The default options for the ScatterPlot3D command are to use an order 2 fitting quadratic form, and to use a window of width 1/3 of the original domain in each of the x- and y-directions.

On the right below is the smoothed surface, while on the left is a slightly transparent view of the same surface overlaid with a point-plot of the original data points.

 > Ploess := ScatterPlot3D( M, lowess ):
 > display(Array([          display([Ppt,Ploess]),          display(Ploess,style=patch,color=RGB(0.0,0.4,0.6))                       ]),view=700..860,axes=box,orientation=[54,78,-15],                          transparency=0.0);

Interpolation

In this section we are assuming that we have a collection of 2-dimensional independent data for which the 1-dimensional dependent data is accepted as correct. The goal is to produce a surface which must must pass through all of the data points.

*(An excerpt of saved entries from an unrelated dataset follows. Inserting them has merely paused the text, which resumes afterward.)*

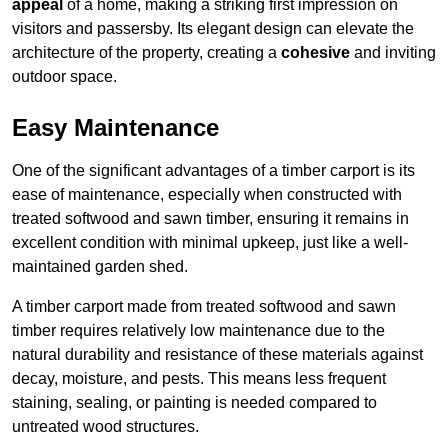
appeal
of a home, making a striking first impression on
visitors and passersby. Its elegant design can elevate the
architecture of the property, creating a
cohesive
and inviting
outdoor space.
Easy Maintenance
One of the significant advantages of a timber carport is its
ease of maintenance, especially when constructed with
treated softwood and sawn timber, ensuring it remains in
excellent condition with minimal upkeep, just like a well-
maintained garden shed.
A timber carport made from treated softwood and sawn
timber requires relatively low maintenance due to the
natural durability and resistance of these materials against
decay, moisture, and pests. This means less frequent
staining, sealing, or painting is needed compared to
untreated wood structures.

That is, at every x-y point of the independent data the height of the plotted surface must match the corresponding value of the dependent (z) data.

In this case, a surface is computed numerically by interpolating the data.

This falls into one of two distinct situations. The first case has all the independent x-y data forming a regular grid, and the second case consists of irregularly spaced independent data points in the x-y plane. In both cases, the surface may be plotted using the surfdata command.

Uniform data grid

In the case of a uniform 2-dimensional grid of data a surface plot can be generated using the surfdata command.

The data is comprised of a grid of x- and y-points. For the examples of this section, the data points are taken uniformly in each direction. The x-values are taken as as the integers from 1 to 7, and the y-values are taken as the integers from 1 to 9. (See the next sections, for non-uniform data points.)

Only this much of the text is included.